◆ DATA:
____________________

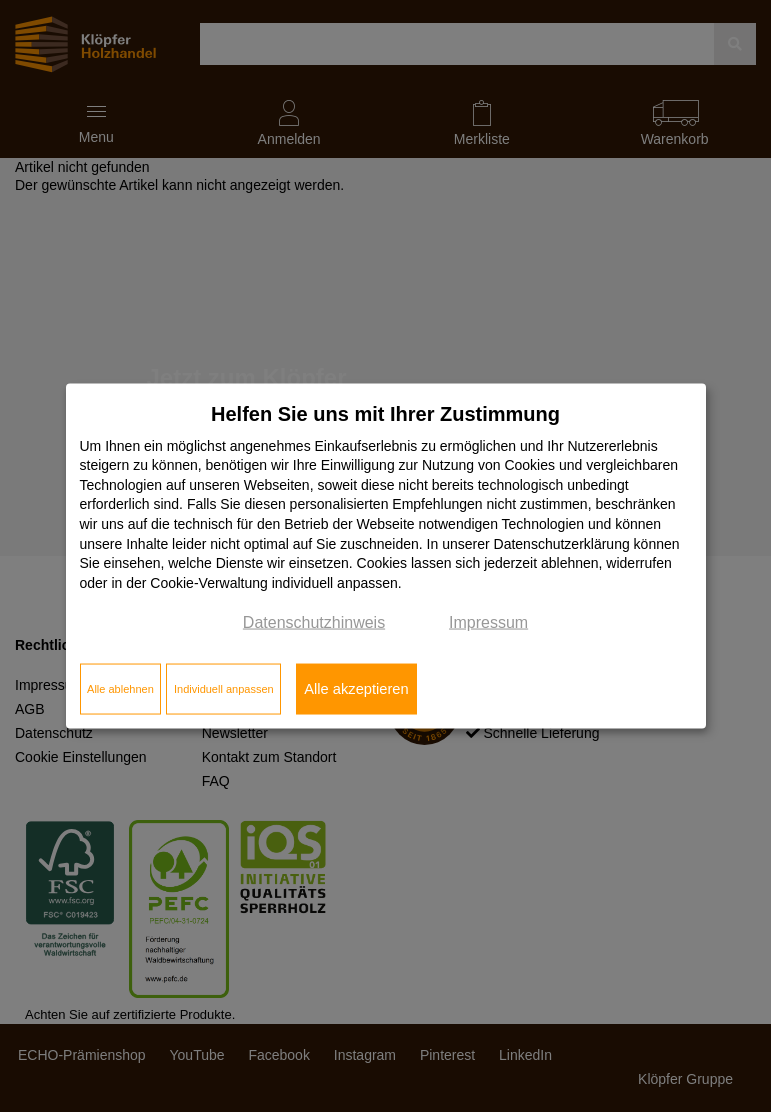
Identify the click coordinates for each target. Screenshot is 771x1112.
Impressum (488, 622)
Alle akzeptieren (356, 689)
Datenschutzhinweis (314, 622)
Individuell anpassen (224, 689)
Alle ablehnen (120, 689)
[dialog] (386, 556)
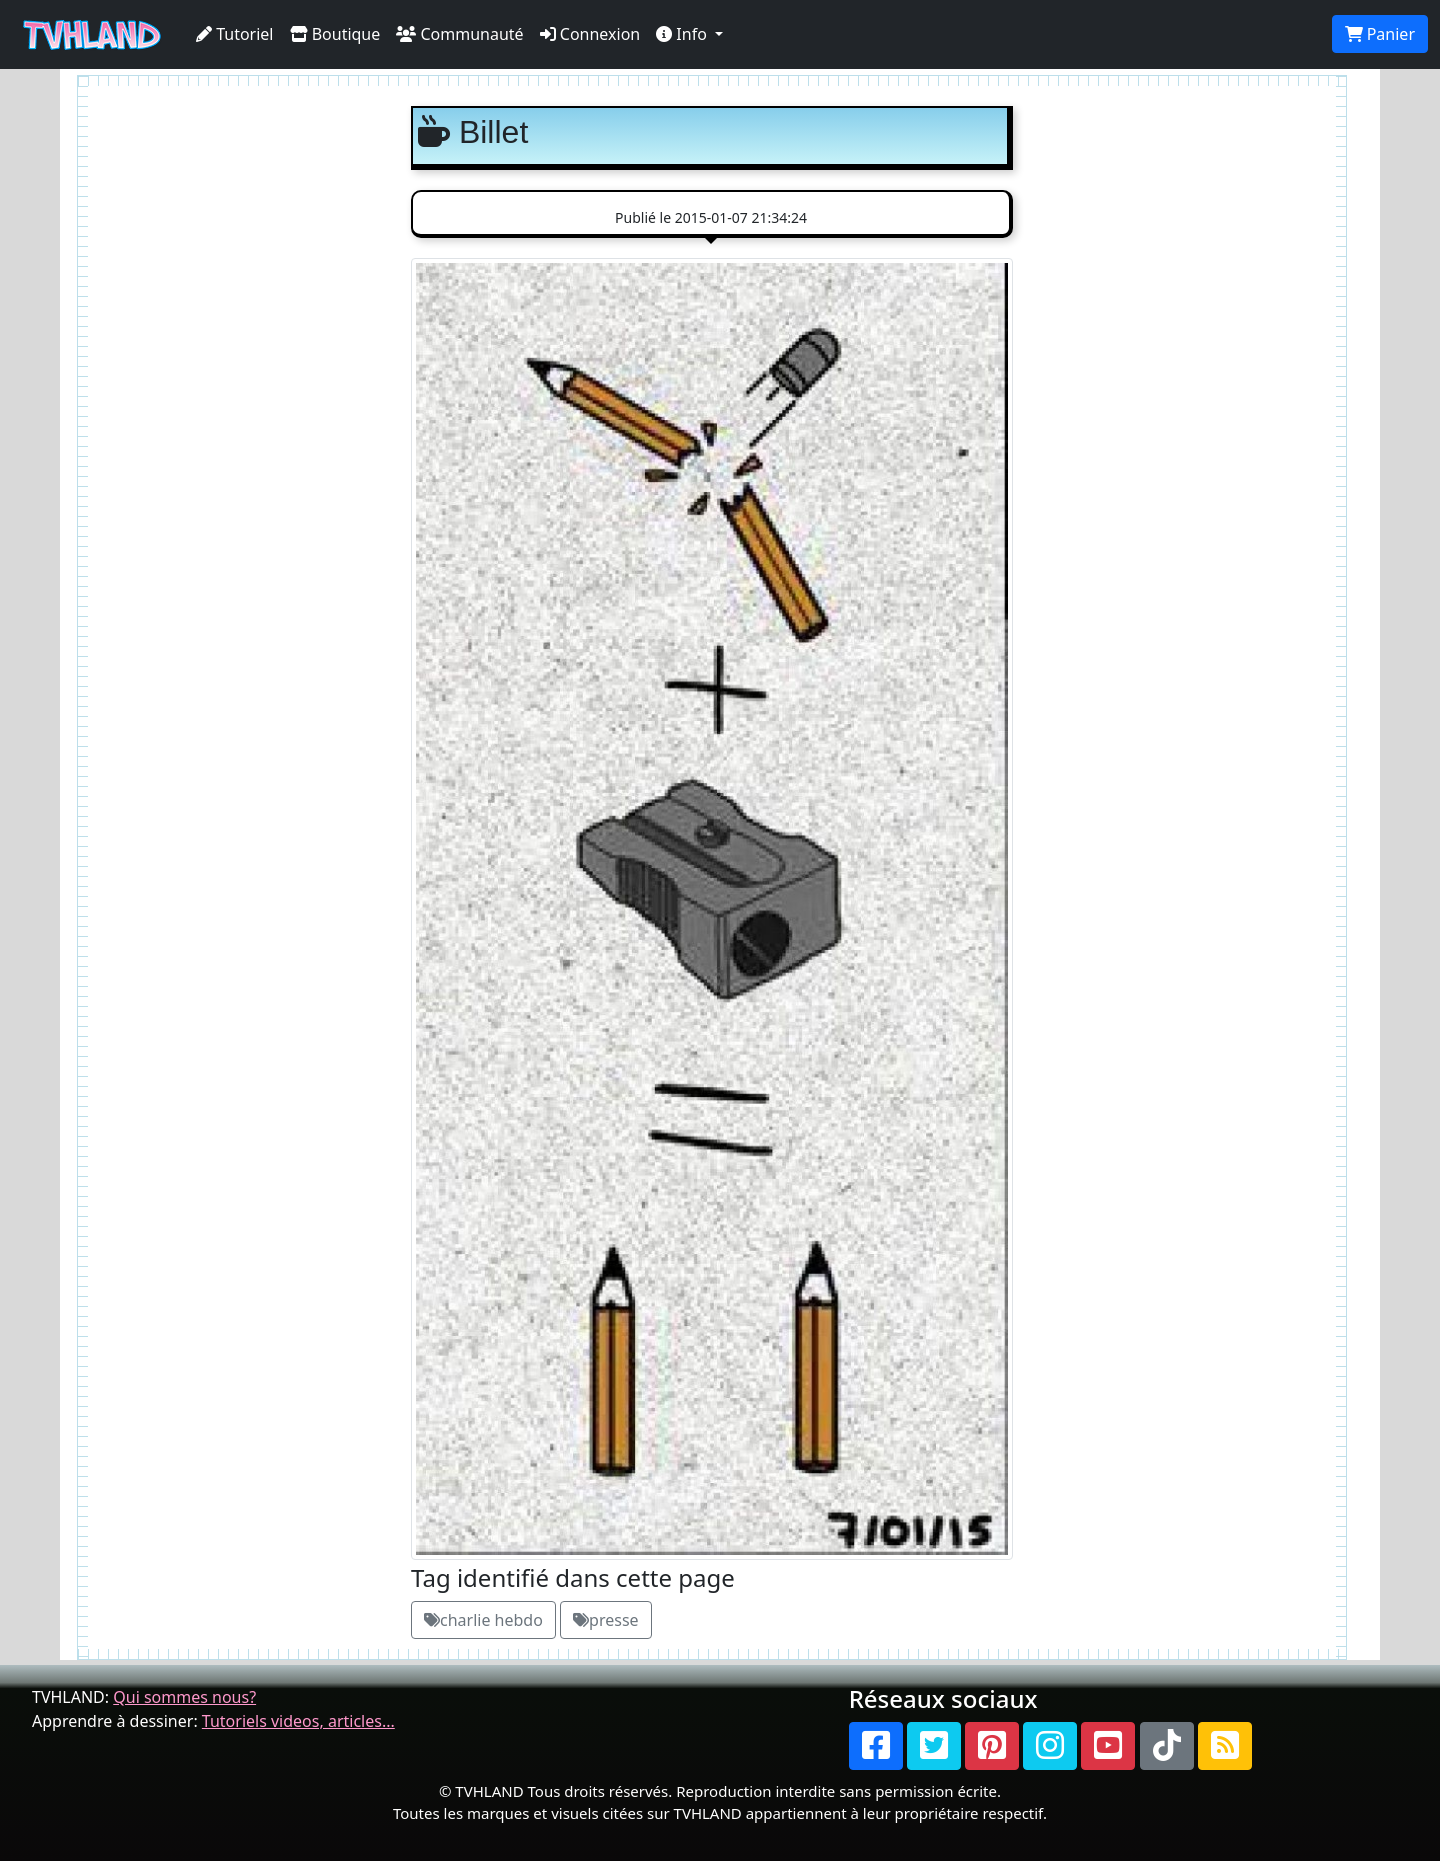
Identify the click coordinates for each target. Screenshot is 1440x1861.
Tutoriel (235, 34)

____________________

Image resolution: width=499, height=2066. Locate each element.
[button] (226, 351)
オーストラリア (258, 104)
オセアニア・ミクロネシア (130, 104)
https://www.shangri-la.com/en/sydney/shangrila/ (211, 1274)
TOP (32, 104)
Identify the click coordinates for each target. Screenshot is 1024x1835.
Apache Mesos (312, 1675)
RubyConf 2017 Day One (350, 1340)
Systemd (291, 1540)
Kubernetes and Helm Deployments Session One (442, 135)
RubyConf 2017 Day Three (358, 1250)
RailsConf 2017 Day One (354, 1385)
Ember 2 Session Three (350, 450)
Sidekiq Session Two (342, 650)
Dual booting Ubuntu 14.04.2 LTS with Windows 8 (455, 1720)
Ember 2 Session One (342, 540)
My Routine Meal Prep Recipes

____________________

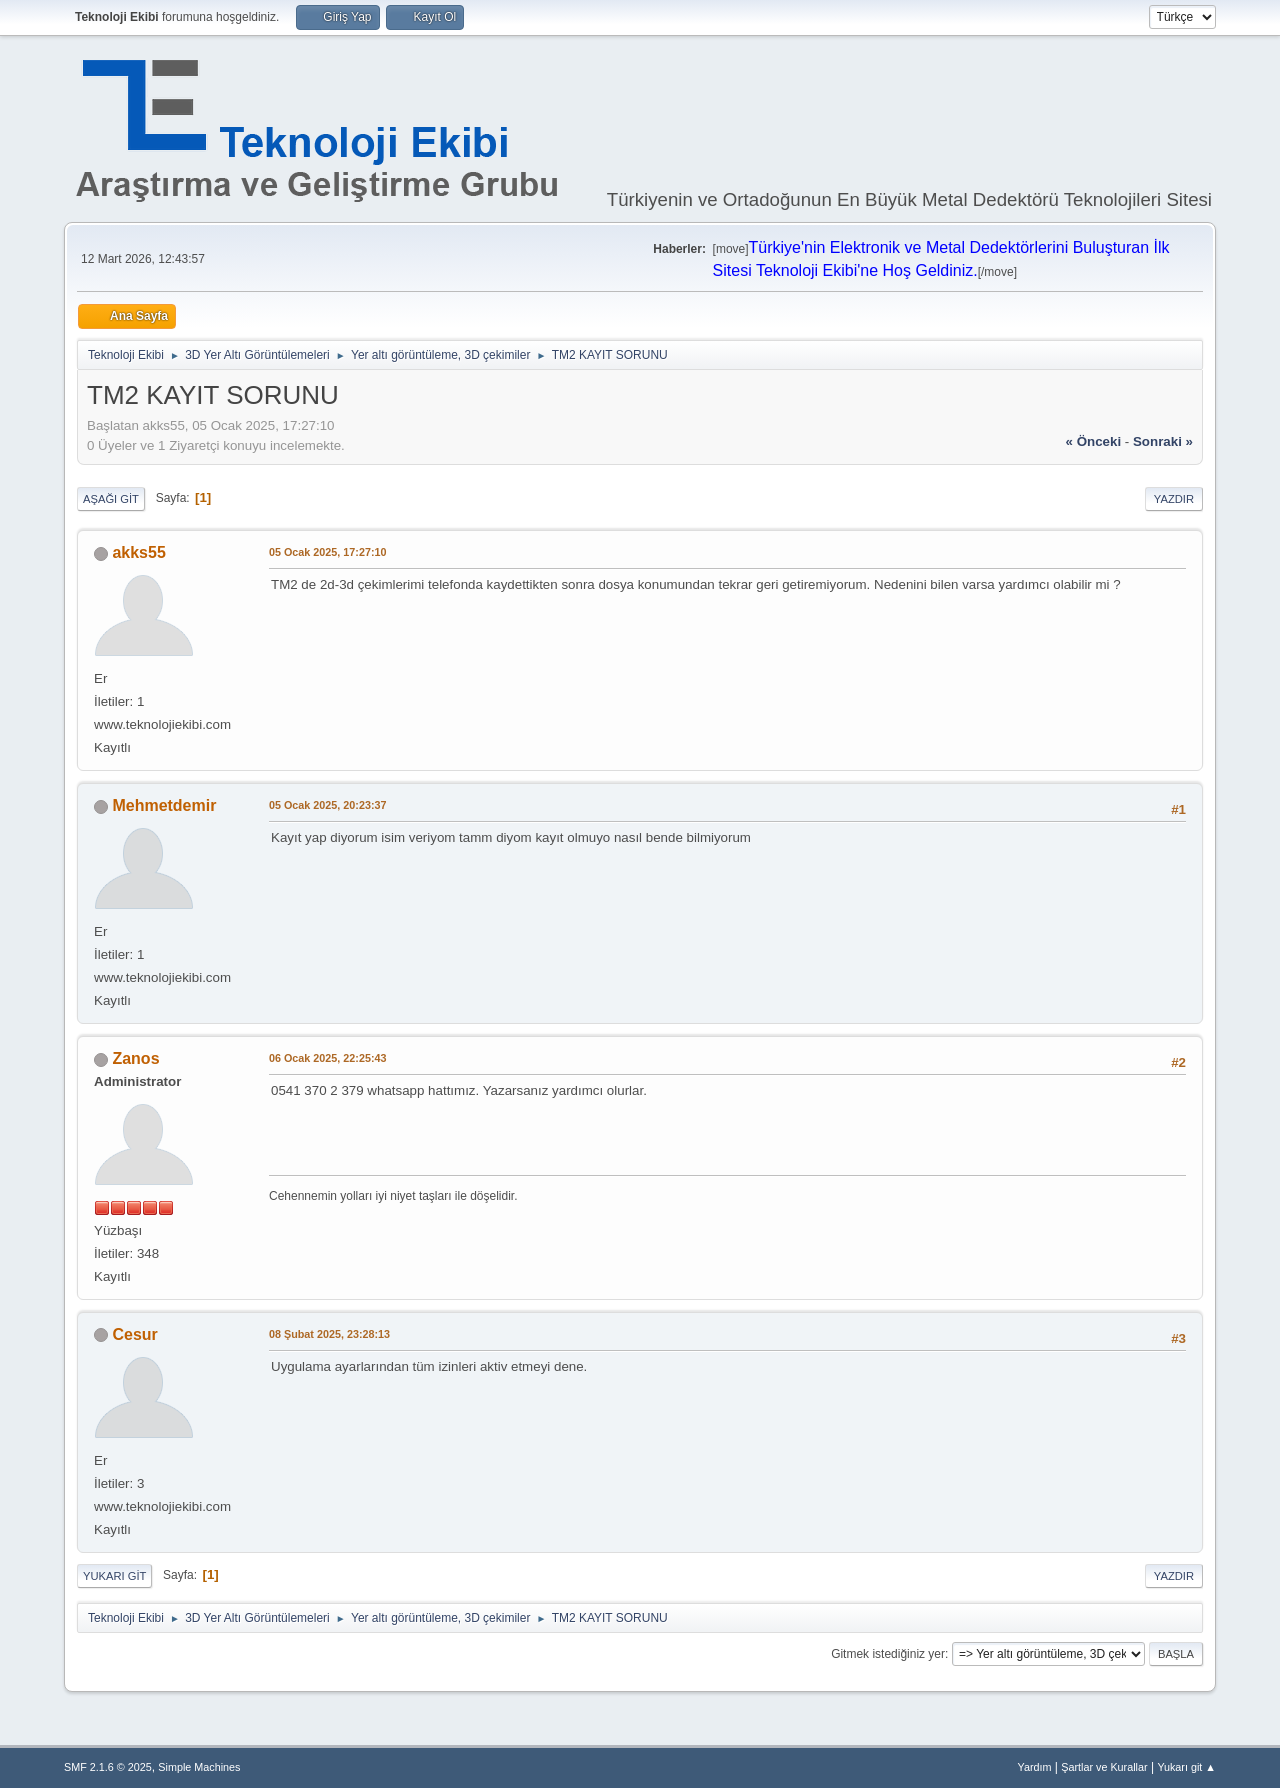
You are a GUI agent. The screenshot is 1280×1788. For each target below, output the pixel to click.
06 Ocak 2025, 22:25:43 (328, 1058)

____________________

◆ WHAT YOU HAVE TO DO:
For each line above that contains "target", make a copy.

◆ RESPONSE TO THIS EXERCISE:
Identify the click coordinates for each target. Screenshot is 771x1112.
Identify the click coordinates for each target. Screenshot is 1440x1861.
Identify the click coordinates for each target. Screenshot is 1024x1835.
You are a GUI agent. The screenshot is 1280×1788. For each target below, output the pixel to click.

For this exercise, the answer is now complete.